TLDR: CelloAI is a locally hosted AI coding assistant for High Energy Physics (HEP) that uses Large Language Models (LLMs) with retrieval-augmented generation (RAG) to improve software development. It addresses challenges like porting legacy code and sparse documentation by offering Doxygen-style comment generation, file summaries, and syntax-aware code generation with callgraph knowledge. Its unique CelloRetriever uses separate code/text collections and pattern matching for accurate context. Evaluations show CelloAI significantly enhances code understanding and generation, especially for porting GPU kernels, while ensuring data privacy and reducing costs.
Next-generation High Energy Physics (HEP) experiments are set to produce an unprecedented amount of data. To handle this, High Performance Computing (HPC) is becoming essential. However, integrating HPC into HEP faces significant challenges, primarily due to the difficulty of adapting existing software to new, diverse computing architectures and the lack of comprehensive documentation for complex scientific codebases.
Addressing these critical issues, researchers have introduced CelloAI, an innovative, locally hosted coding assistant. CelloAI leverages the power of Large Language Models (LLMs) combined with retrieval-augmented generation (RAG) to significantly enhance code documentation and generation within the HEP community. A key advantage of CelloAI’s local deployment is that it ensures data privacy, eliminates recurring costs associated with cloud-based services, and provides access to large context windows without relying on external dependencies.
CelloAI’s Core Capabilities
CelloAI focuses on two primary use cases: code documentation and code generation, each supported by specialized components:
- Code Documentation: The assistant can automatically generate Doxygen-style comments for functions and classes by pulling relevant information from various RAG sources like papers, posters, and presentations. It also creates file-level summaries and offers an interactive chatbot to answer code comprehension questions.

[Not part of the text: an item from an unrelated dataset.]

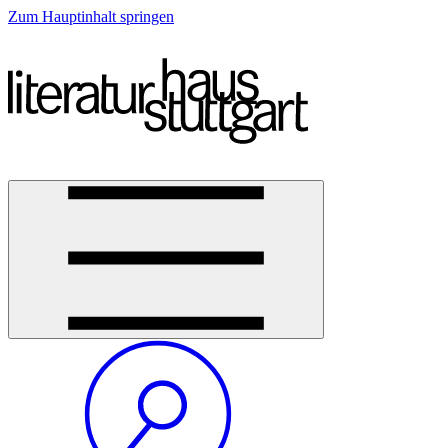
Zum Hauptinhalt springen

- Code Generation: For generating code, CelloAI uses advanced syntax-aware chunking strategies. These strategies ensure that syntactic boundaries are preserved during the embedding process, which greatly improves the accuracy of retrieval in large codebases. The system also incorporates knowledge from callgraphs to maintain awareness of code dependencies during modifications, providing AI-generated suggestions for performance optimization and accurate refactoring.
The development of scientific HPC software presents unique hurdles that differentiate it from general-purpose programming. These include limited training data for LLMs, the need for absolute correctness (which conflicts with the probabilistic nature of LLM outputs), and the complex, domain-specific frameworks prevalent in HEP. CelloAI tackles these by using RAG enhanced with HEP-specific data, intelligent code chunking, and integrating callgraph knowledge to understand codebase relationships.
How CelloAI Works: The CelloRetriever
At the heart of CelloAI is the CelloRetriever, a specialized mechanism designed to assemble contextually relevant code fragments and explanatory text for the language model. It optimizes retrieval performance by:
- Separate Collections: Storing code and text embeddings in distinct collections within ChromaDB. This allows for independent tuning and ensures a balanced context for queries that need both algorithmic understanding and conceptual explanations.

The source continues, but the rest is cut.